L’action militaire de la Russie en Ukraine a fait bondir le prix du pétrole au-dessus de 100 dollars le baril. La deuxième phase de l’opération russe, après les annonces de lundi, a commencé.
L’objectif serait de démilitariser les régions qu’il considère comme indépendantes et de les dénazifier. Cela ouvre la possibilité à tous les excès.

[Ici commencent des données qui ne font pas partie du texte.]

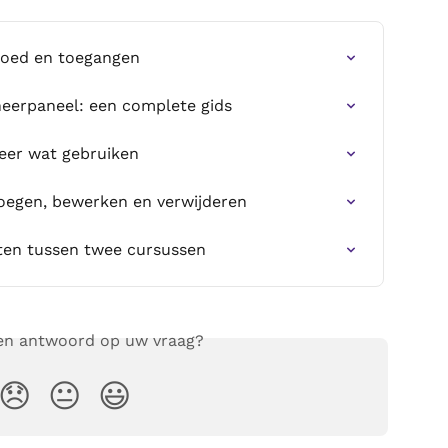
goed en toegangen
heerpaneel: een complete gids
neer wat gebruiken
oegen, bewerken en verwijderen
ten tussen twee cursussen
een antwoord op uw vraag?
😞
😐
😃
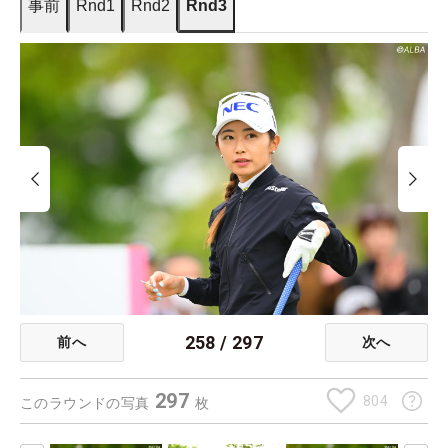
事前
Rnd1
Rnd2
Rnd3
258
/
297
前へ
次へ
297
804
このラウンドの写真
枚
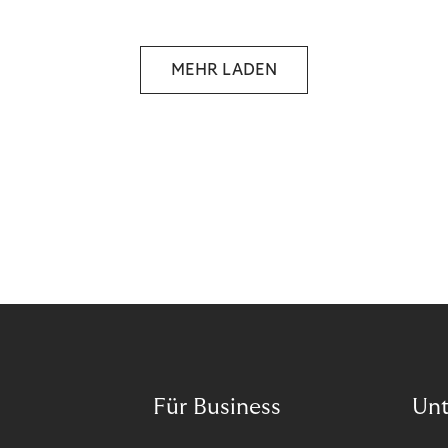
selbstbestimmten Customer Lifecycle mit Ihrem
Unternehmen.
MEHR LADEN
Für Business
Un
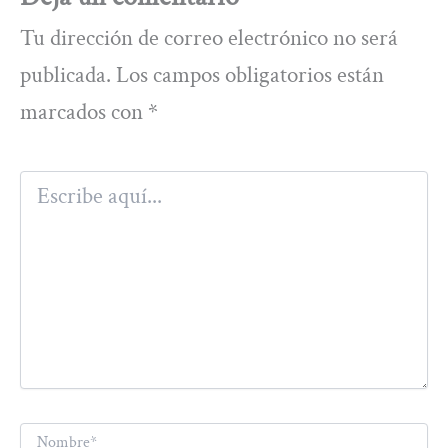
Tu dirección de correo electrónico no será
publicada.
Los campos obligatorios están
marcados con
*
Escribe
aquí...
Nombre*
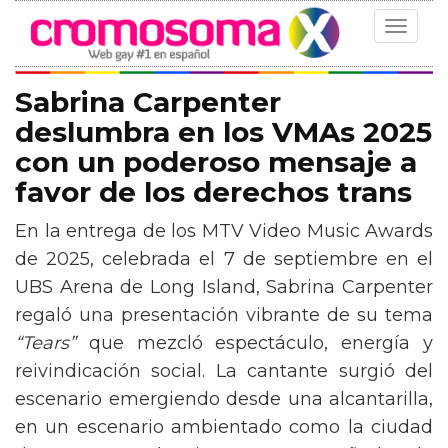
Toggle
navigat
Sabrina Carpenter
deslumbra en los VMAs 2025
con un poderoso mensaje a
favor de los derechos trans
En la entrega de los MTV Video Music Awards
de 2025, celebrada el 7 de septiembre en el
UBS Arena de Long Island, Sabrina Carpenter
regaló una presentación vibrante de su tema
“Tears”
que mezcló espectáculo, energía y
reivindicación social. La cantante surgió del
escenario emergiendo desde una alcantarilla,
en un escenario ambientado como la ciudad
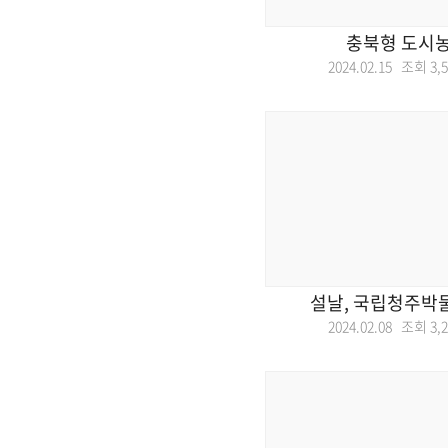
충북형 도시농
2024.02.15 조회
3,
설날, 국립청주박
2024.02.08 조회
3,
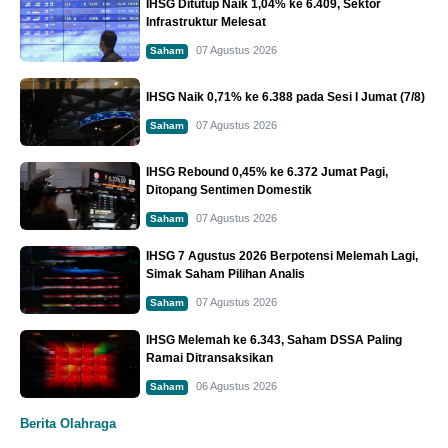
IHSG Ditutup Naik 1,04% ke 6.409, Sektor
Infrastruktur Melesat
07 Agustus 2026
Saham
IHSG Naik 0,71% ke 6.388 pada Sesi I Jumat (7/8)
07 Agustus 2026
Saham
IHSG Rebound 0,45% ke 6.372 Jumat Pagi,
Ditopang Sentimen Domestik
07 Agustus 2026
Saham
IHSG 7 Agustus 2026 Berpotensi Melemah Lagi,
Simak Saham Pilihan Analis
07 Agustus 2026
Saham
IHSG Melemah ke 6.343, Saham DSSA Paling
Ramai Ditransaksikan
06 Agustus 2026
Saham
Berita Olahraga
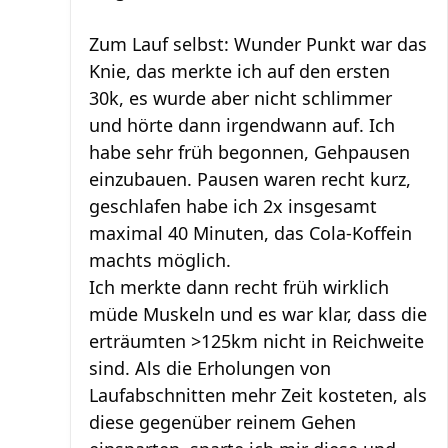
Zum Lauf selbst: Wunder Punkt war das
Knie, das merkte ich auf den ersten
30k, es wurde aber nicht schlimmer
und hörte dann irgendwann auf. Ich
habe sehr früh begonnen, Gehpausen
einzubauen. Pausen waren recht kurz,
geschlafen habe ich 2x insgesamt
maximal 40 Minuten, das Cola-Koffein
machts möglich.
Ich merkte dann recht früh wirklich
müde Muskeln und es war klar, dass die
erträumten >125km nicht in Reichweite
sind. Als die Erholungen von
Laufabschnitten mehr Zeit kosteten, als
diese gegenüber reinem Gehen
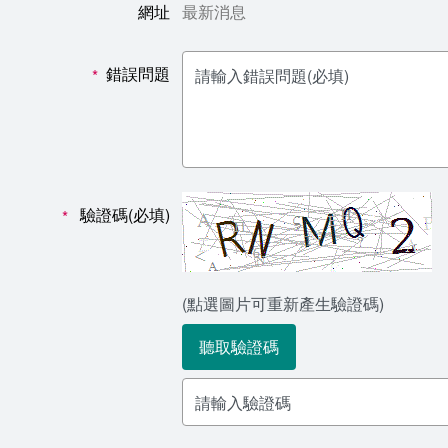
網址
最新消息
錯誤問題
*
驗證碼(必填)
*
(點選圖片可重新產生驗證碼)
聽取驗證碼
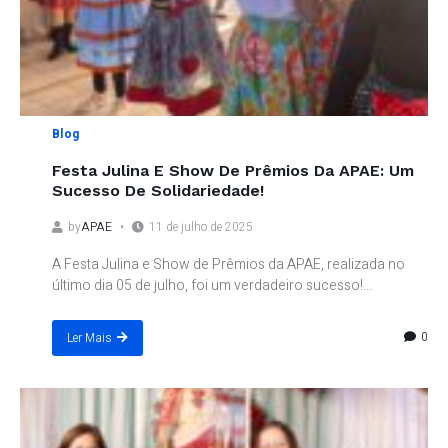
Blog
Festa Julina E Show De Prêmios Da APAE: Um
Sucesso De Solidariedade!
by
APAE
11 de julho de 2025
A Festa Julina e Show de Prêmios da APAE, realizada no
último dia 05 de julho, foi um verdadeiro sucesso!...
0
Ler Mais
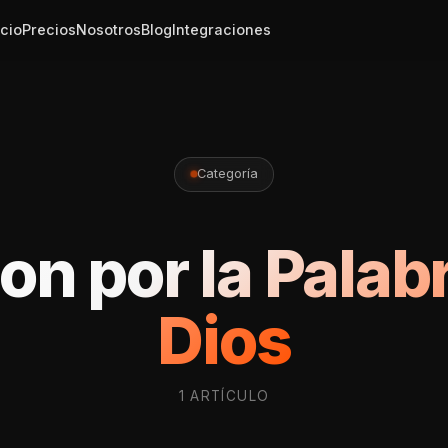
icio
Precios
Nosotros
Blog
Integraciones
Categoría
on por la Palab
Dios
1 ARTÍCULO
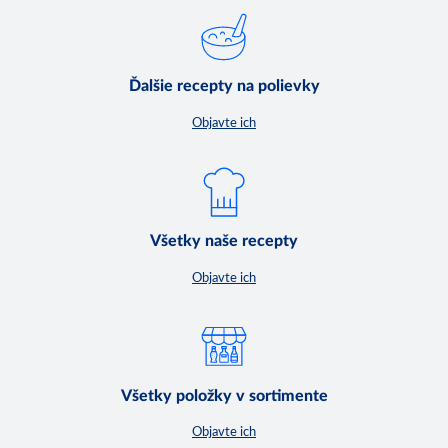
Ďalšie recepty na polievky
Objavte ich
Všetky naše recepty
Objavte ich
Všetky položky v sortimente
Objavte ich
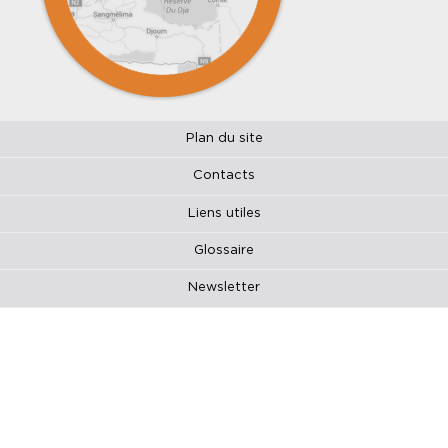
Plan du site
Contacts
Liens utiles
Glossaire
Newsletter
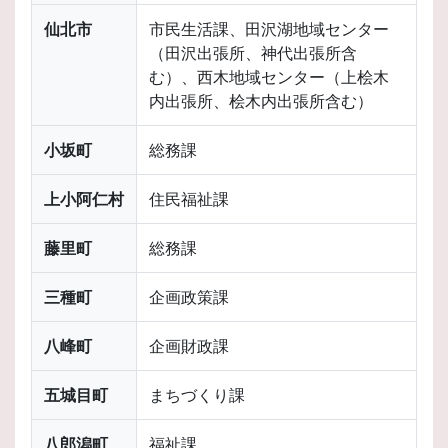
仙北市
市民生活課、田沢湖地域センター
（田沢出張所、神代出張所含
む）、西木地域センター（上桧木
内出張所、桧木内出張所含む）
小坂町
総務課
上小阿仁村
住民福祉課
藤里町
総務課
三種町
企画政策課
八峰町
企画財政課
五城目町
まちづくり課
八郎潟町
福祉課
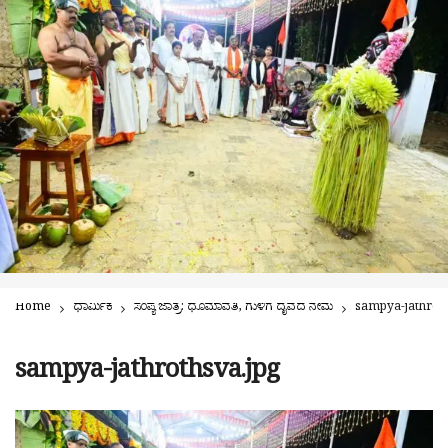
Home
ಧಾರ್ಮಿಕ
ಸಂಪ್ಯ ಜಾತ್ರೆ: ಧೂಮಾವತಿ, ಗುಳಿಗ ದೈವದ ನೇಮ
sampya-jathroth
sampya-jathrothsva.jpg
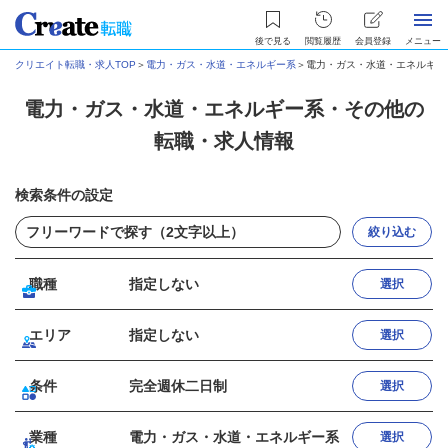
後で見る
閲覧履歴
会員登録
メニュー
クリエイト転職・求人TOP
＞
電力・ガス・水道・エネルギー系
＞
電力・ガス・水道・エネルギー
電力・ガス・水道・エネルギー系・その他の
転職・求人情報
検索条件の設定
絞り込む
職種
指定しない
選択
エリア
指定しない
選択
条件
完全週休二日制
選択
業種
電力・ガス・水道・エネルギー系
選択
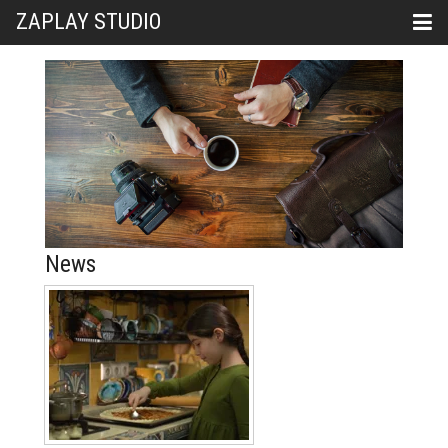
ZAPLAY STUDIO
News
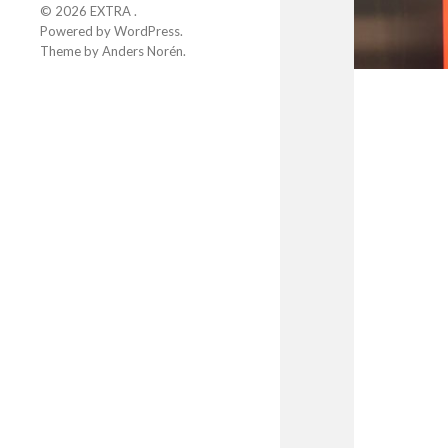
© 2026
EXTRA
.
Powered by
WordPress
.
Theme by
Anders Norén
.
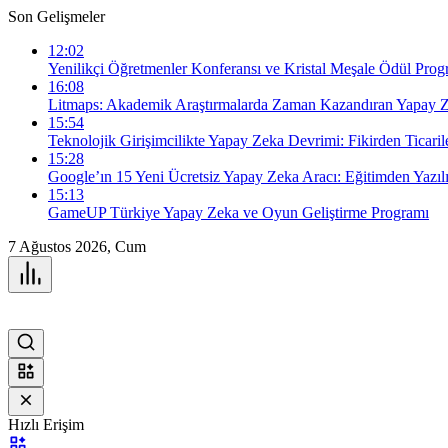
Son Gelişmeler
12:02
Yenilikçi Öğretmenler Konferansı ve Kristal Meşale Ödül Prog
16:08
Litmaps: Akademik Araştırmalarda Zaman Kazandıran Yapay
15:54
Teknolojik Girişimcilikte Yapay Zeka Devrimi: Fikirden Ticar
15:28
Google’ın 15 Yeni Ücretsiz Yapay Zeka Aracı: Eğitimden Yazı
15:13
GameUP Türkiye Yapay Zeka ve Oyun Geliştirme Programı
7 Ağustos 2026, Cum
Hızlı Erişim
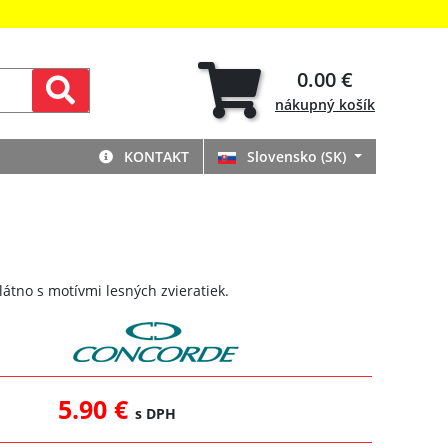
0.00 €
nákupný
košík
KONTAKT
Slovensko (SK)
átno s motívmi lesných zvieratiek.
5.90 €
s DPH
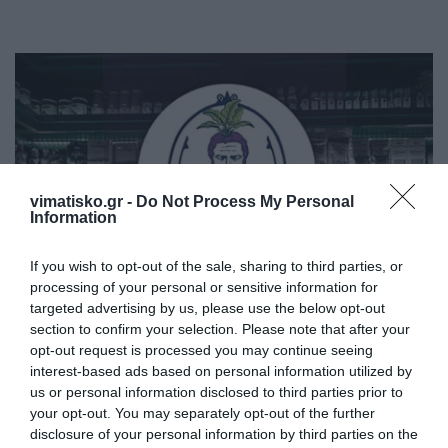
vimatisko.gr -
Do Not Process My Personal
Information
If you wish to opt-out of the sale, sharing to third parties, or
processing of your personal or sensitive information for
targeted advertising by us, please use the below opt-out
section to confirm your selection. Please note that after your
opt-out request is processed you may continue seeing
interest-based ads based on personal information utilized by
us or personal information disclosed to third parties prior to
your opt-out. You may separately opt-out of the further
disclosure of your personal information by third parties on the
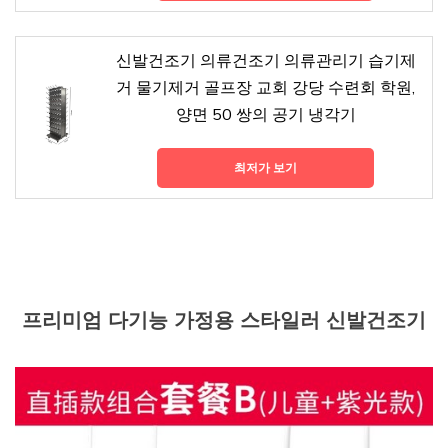
신발건조기 의류건조기 의류관리기 습기제
거 물기제거 골프장 교회 강당 수련회 학원,
양면 50 쌍의 공기 냉각기
최저가 보기
프리미엄 다기능 가정용 스타일러 신발건조기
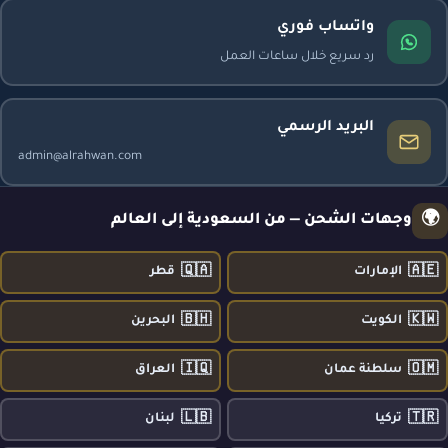
واتساب فوري
رد سريع خلال ساعات العمل
البريد الرسمي
admin@alrahwan.com
🌍
وجهات الشحن — من السعودية إلى العالم
🇶🇦
🇦🇪
الإمارات
قطر
🇧🇭
🇰🇼
الكويت
البحرين
🇮🇶
🇴🇲
سلطنة عمان
العراق
🇱🇧
🇹🇷
تركيا
لبنان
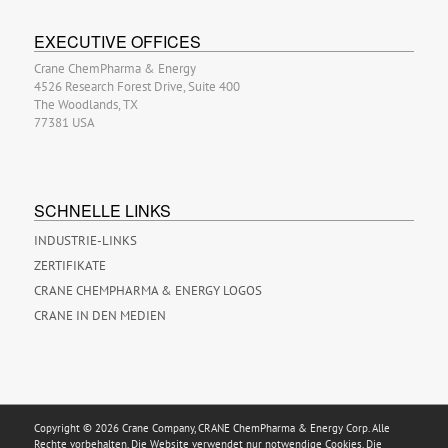
EXECUTIVE OFFICES
Crane ChemPharma & Energy
4526 Research Forest Drive, Suite 400
The Woodlands, TX
77381 USA
SCHNELLE LINKS
INDUSTRIE-LINKS
ZERTIFIKATE
CRANE CHEMPHARMA & ENERGY LOGOS
CRANE IN DEN MEDIEN
Copyright © 2026 Crane Company, CRANE ChemPharma & Energy Corp. Alle
Rechte vorbehalten. Die Website verwendet nur notwendige Cookies. Die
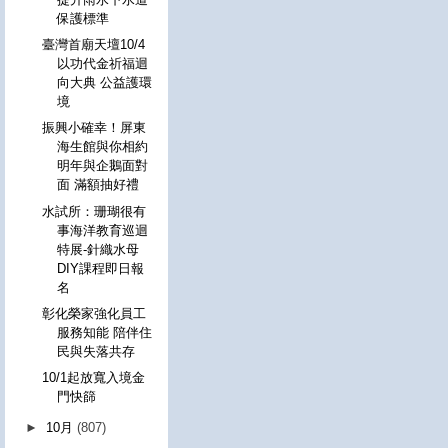
保護標準
臺灣首廟天壇10/4
以功代金祈福迴
向大典 公益護環
境
振興小確幸！屏東
海生館與你相約
明年與企鵝面對
面 滿額抽好禮
水試所：珊瑚很有
事海洋教育巡迴
特展-針織水母
DIY課程即日報
名
彰化榮家強化員工
服務知能 陪伴住
民與失落共存
10/1起放寬入境金
門快篩
►
10月
(807)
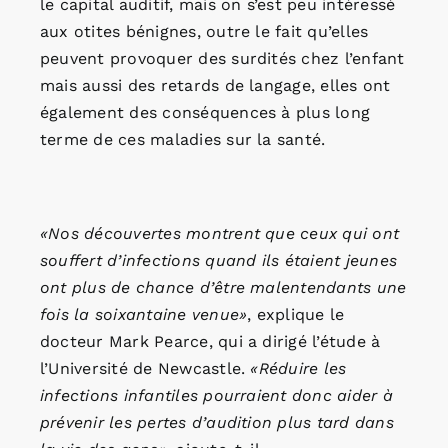
le capital auditif, mais on s’est peu intéressé
aux otites bénignes, outre le fait qu’elles
peuvent provoquer des surdités chez l’enfant
mais aussi des retards de langage, elles ont
également des conséquences à plus long
terme de ces maladies sur la santé.
«Nos découvertes montrent que ceux qui ont
souffert d’infections quand ils étaient jeunes
ont plus de chance d’être malentendants une
fois la soixantaine venue»
, explique le
docteur Mark Pearce, qui a dirigé l’étude à
l’Université de Newcastle.
«Réduire les
infections infantiles pourraient donc aider à
prévenir les pertes d’audition plus tard dans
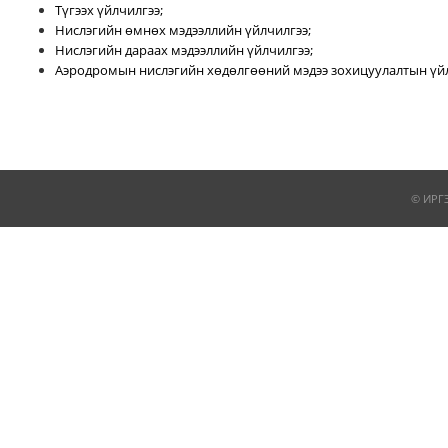
Түгээх үйлчилгээ;
Нислэгийн өмнөх мэдээллийн үйлчилгээ;
Нислэгийн дараах мэдээллийн үйлчилгээ;
Аэродромын нислэгийн хөдөлгөөний мэдээ зохицуулалтын үйл
© ИРГ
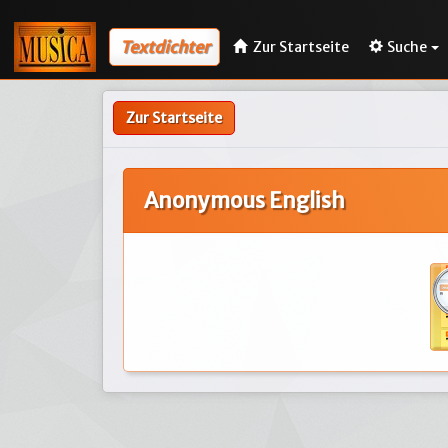
Textdichter
Zur Startseite
Suche
Zur Startseite
Anonymous English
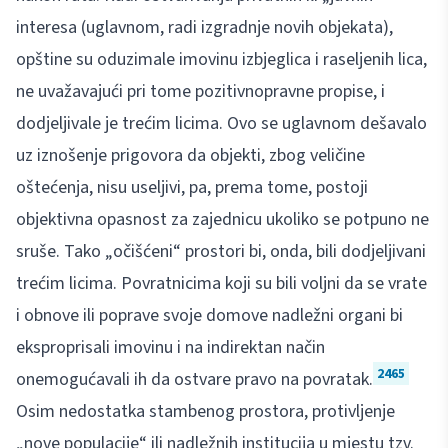
interesa (uglavnom, radi izgradnje novih objekata),
opštine su oduzimale imovinu izbjeglica i raseljenih lica,
ne uvažavajući pri tome pozitivnopravne propise, i
dodjeljivale je trećim licima. Ovo se uglavnom dešavalo
uz iznošenje prigovora da objekti, zbog veličine
oštećenja, nisu useljivi, pa, prema tome, postoji
objektivna opasnost za zajednicu ukoliko se potpuno ne
sruše. Tako „očišćeni“ prostori bi, onda, bili dodjeljivani
trećim licima. Povratnicima koji su bili voljni da se vrate
i obnove ili poprave svoje domove nadležni organi bi
eksproprisali imovinu i na indirektan način
2465
onemogućavali ih da ostvare pravo na povratak.
Osim nedostatka stambenog prostora, protivljenje
„nove populacije“ ili nadležnih institucija u mjestu tzv.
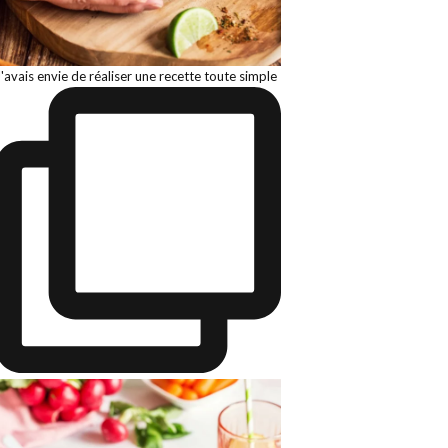
J'avais envie de réaliser une recette toute simple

Jusqu’à présent la réponse occidentale passe par la mise en place de sanctions essentiellement financières. Cette réponse est asymétrique par rapport à l’agression militaire. Elle considère que l’impact négatif des sanctions sur l’activité et l’emploi permettra d’infléchir l’action du gouvernement russe voire de le rendre impopulaire l’obligeant à quitter le pouvoir. Jusqu’à présent, cela n’a généralement pas fonctionné. Les sanctions pèsent sur l’activité à court terme et l’économie s’adapte. Il est rare que les gouvernements soient renversés.
Cette dimension asymétrique a reflété, par le passé, la réticence, à juste titre, des pays occidentaux à entrer dans un conflit armé alors que la Russie s’appuie sur ce levier.
S’appuyant sur des menaces très différentes l’accentuation du rapport de force ne peut s’inverser rapidement.
Pour les européens, la situation est particulière puisqu’un pays européen est agressé. Par le passé, le conflit avec la Géorgie, n’était pas perçu comme une menace pour l’Europe mais plutôt comme une réminiscence de l’ex-URSS Ce n’est clairement pas le cas avec l’Ukraine.
Au delà des tensions diplomatiques majeures, les risques sont économiques en Europe.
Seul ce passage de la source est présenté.